«Conosco gente che è andata via e che è bene che stia dove è andata, perché sicuramente questo Paese non soffrirà a non averli più fra i piedi». Se questo è un ministro del Lavoro, abbiamo sbagliato tutto. Giuliano Poletti passerà alla storia per i voucher, strumento di sfruttamento del precariato e per questa frase vergognosa e infelice che fa il paio con i "choosy" di Elsa Fornero e con i "bamboccioni" di Padoa-Schioppa. Poletti si esprime così parlando dei 100mila giovani che se ne sono andati dall'Italia per trovar lavoro adatto alle loro aspirazioni di carriera, stipendio e meritocrazia. Insulta così i suoi concittadini che hanno fatto una scelta – spesso dolorosissima – perché lasciare famiglia, affetti e casa non è facile.
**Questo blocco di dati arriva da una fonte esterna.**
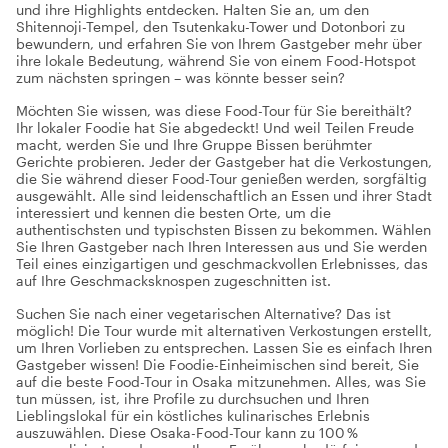
und ihre Highlights entdecken. Halten Sie an, um den
Shitennoji-Tempel, den Tsutenkaku-Tower und Dotonbori zu
bewundern, und erfahren Sie von Ihrem Gastgeber mehr über
ihre lokale Bedeutung, während Sie von einem Food-Hotspot
zum nächsten springen – was könnte besser sein?
Möchten Sie wissen, was diese Food-Tour für Sie bereithält?
Ihr lokaler Foodie hat Sie abgedeckt! Und weil Teilen Freude
macht, werden Sie und Ihre Gruppe Bissen berühmter
Gerichte probieren. Jeder der Gastgeber hat die Verkostungen,
die Sie während dieser Food-Tour genießen werden, sorgfältig
ausgewählt. Alle sind leidenschaftlich an Essen und ihrer Stadt
interessiert und kennen die besten Orte, um die
authentischsten und typischsten Bissen zu bekommen. Wählen
Sie Ihren Gastgeber nach Ihren Interessen aus und Sie werden
Teil eines einzigartigen und geschmackvollen Erlebnisses, das
auf Ihre Geschmacksknospen zugeschnitten ist.
Suchen Sie nach einer vegetarischen Alternative? Das ist
möglich! Die Tour wurde mit alternativen Verkostungen erstellt,
um Ihren Vorlieben zu entsprechen. Lassen Sie es einfach Ihren
Gastgeber wissen! Die Foodie-Einheimischen sind bereit, Sie
auf die beste Food-Tour in Osaka mitzunehmen. Alles, was Sie
tun müssen, ist, ihre Profile zu durchsuchen und Ihren
Lieblingslokal für ein köstliches kulinarisches Erlebnis
auszuwählen. Diese Osaka-Food-Tour kann zu 100 %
Ci dica, signor Poletti, diplomato perito agrario e prestato al Dicastero del lavoro che non c'è nel governo Renzi prima e ora nel rimpasto guidato da Gentiloni, chi è che non dev'essere più fra i piedi? Forse i ricercatori che non trovano sbocchi tra i baroni universitari? Forse gli innovatori che tentano la start-up in garage e lì restano, vessati da tasse e burocrazia? Forse ingegneri e architetti che in Italia trovano lavoro sottopagato e anonimo all'ombra dei grandi studi professionali? Ci dica, Poletti a cosa si riferiva esattamente? Urlerà forse che è stato frainteso, che è stato male interpretato (cosa che in effetti ha fatto, con un comunicato delle ore 18.15, sostenendo che non si è «mai sognato di pensare che è un bene per l'Italia il fatto che dei giovani se ne vadano all’estero» ndr.). In realtà questa sortita è il segno di un pregiudizio ben saldo nella testa di qualcuno: quello secondo cui chi va via è un coglione. È uno di meno. È un non furbo. Che vergogna, signor Poletti.
articolo aggiornato il 19 dicembre alle ore 18.20.